NA CHINA PROFUNDA
por Miguel Boieiro
De 11 de janeiro a 12 de fevereiro de 2012 estivemos (minha esposa e eu)
na ilha de Hainan, situada no extremo sul da China. O objetivo da viagem
foi a participação numa experiência de ensino intensivo de esperanto, a
língua internacional criada por Zamenhof há cerca de 120 anos, para
estabelecer uma ágil intercomunicação entre as nações e assim, facilitar a
cooperação internacional e a obtenção da paz universal.
Esta ambição, sonho ou, se quisermos, utopia, continua de pé e vai
angariando cada vez mais entusiastas. A demonstração cabal desta
asserção tem expressão plena nesta verdadeira aventura que foi a de
realizar em Hainan, o projeto “Esperanto-Insulo” (Ilha do Esperanto). A
referida iniciativa, levada a preceito na Universidade de Haikou (capital da
província), consistiu basicamente em quatro cursos:
- BEK, destinado a iniciantes, extremamente intenso, funcionando 8 horas
diárias, exceto domingos. Participaram mais de 80 alunos universitários, a
esmagadora maioria chineses, mas também coreanos, mongóis e de
outras nacionalidades.
- METODIKA para o aperfeiçoamento dos métodos de ensino dos
instrutores de esperanto.
- “ALFRONTI MILITON” versando a temática dos conflitos internacionais e
as diversas formas de evitar a guerra.
- EVOLUÇÃO E HISTÓRIA DA INFORMÁTICA e dos caminhos inovadores
que ela está a abrir para a Humanidade.
Neste sintético relatório, cujo objetivo central é despertar curiosidades e
eventualmente suscitar entusiasmos, não nos parece conveniente entrar
em muitos detalhes que poderão, não obstante, ficar para posteriores
artigos especializados.
Por agora, para não enfastiar os leitores, deixaremos o Esperanto e
focaremos o relato nos aspetos que mais nos impressionaram na vida
chinesa, uns pela negativa, outros pela positiva, mas sempre sob o ponto
de vista estritamente pessoal.
Não fomos à China fazer turismo, pelo contrário, fomos em missão de
trabalho voluntário, tivemos dificuldades de adaptação e estamos
conscientes da debilidade e do subjetivismo de alguns conceitos que
iremos expor.
A China é um país enorme formado por um conjunto de nações tão
complexo que dificilmente o habitante de um pequeno país ocidental
poderá ser taxativo e muito menos conclusivo nas suas apreciações
pessoais.
Estabelecer comparações e dizer o que está, ou parece estar, certo ou
errado, será sempre estultícia. Sejamos, pois, humildes quanto baste,
porque para dizer bem ou dizer mal, há sempre muita gente seduzida, ou
não, pelos poderosos manipuladores “mass media” internacionais.

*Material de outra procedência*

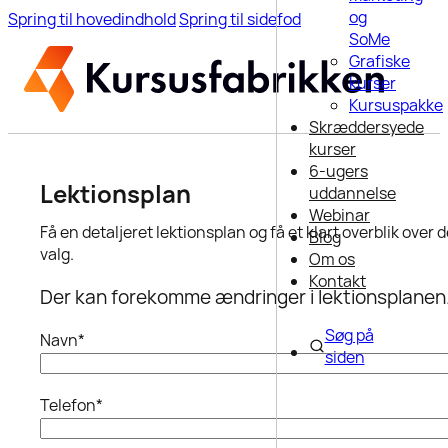
og
Spring til hovedindhold
Spring til sidefod
SoMe
Grafiske
kurser
Kursuspakke
Skræddersyede
kurser
6-ugers
Lektionsplan
uddannelse
Webinar
Få en detaljeret lektionsplan og få et klart overblik over 
Blog
valg.
Om os
Kontakt
Der kan forekomme ændringer i lektionsplanen
Søg på
Navn
*
siden
Telefon
*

Uns focarão os pormenores que julgam ferir a “civilização” ocidental e
tendencialmente só apontarão defeitos. Ao invés, outros só notarão o que
de mais positivo lhes parece. Assentemos na premissa de que neste caso,
a imparcialidade não existe, existirá tão-somente a vontade de se ser
imparcial.
Após este preâmbulo, diga-se então, o que se achou de melhor e de pior
nesta fantástica experiência de 32 dias nessa pitoresca região do Oriente.

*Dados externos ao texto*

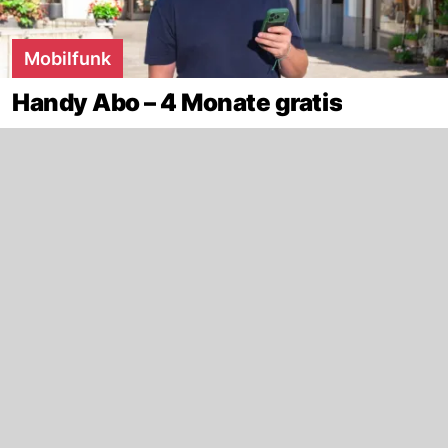
Mobilfunk
Handy Abo – 4 Monate gratis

1 – A beleza natural da ilha de Hainan
As benesses do clima propiciaram uma flora luxuriante em que os
coqueiros são reis. As avenidas da cidade de Haikou e de outras cidades
estão ladeadas de coqueiros e de outras árvores de folhas lustrosas e
perenes. Guedelhudas “Ficus” com raízes pendentes até ao solo dão ar
exótico às urbes e escondem as vistas menos atraentes.
2 – As flores
Abundam por toda a parte lindíssimos arranjos florais em que o escarlate
das estrelas de natal contrasta com a púrpura e o amarelo vivo das
asteráceas e de outras espécies. Vasos artísticos de vários tamanhos,
dispostos harmonicamente em espaços públicos e privados, formam
curiosos desenhos e dão um toque de alegria permanente, valorizando as
paisagens.
3 – As frutas
Os vendedores de fruta encontram-se por todo o lado. As espécies,
algumas para nós tão exóticas que nem lhes descortinamos o nome, a par
de mangos, ananases, bananas curtas e longas, goiabas, papaias,
mamoncilhos, olhos de dragão, jacas, anonas, litchias, mangostões,
pequenas tangerinas, laranjas, toranjas, melancias, melões, maçãs de
vários tipos, uvas, peras… As carambolas ficam em lugar de destaque,
porque depois de cortadas horizontalmente formam uma estrela de cinco
pontas que, como se sabe, é um dos símbolos do esperanto.
4 – A rede rodoviária
As estradas e autoestradas são bem dimensionadas e em muito bom
estado em toda a ilha. Os automóveis são quase todos novos e modernos.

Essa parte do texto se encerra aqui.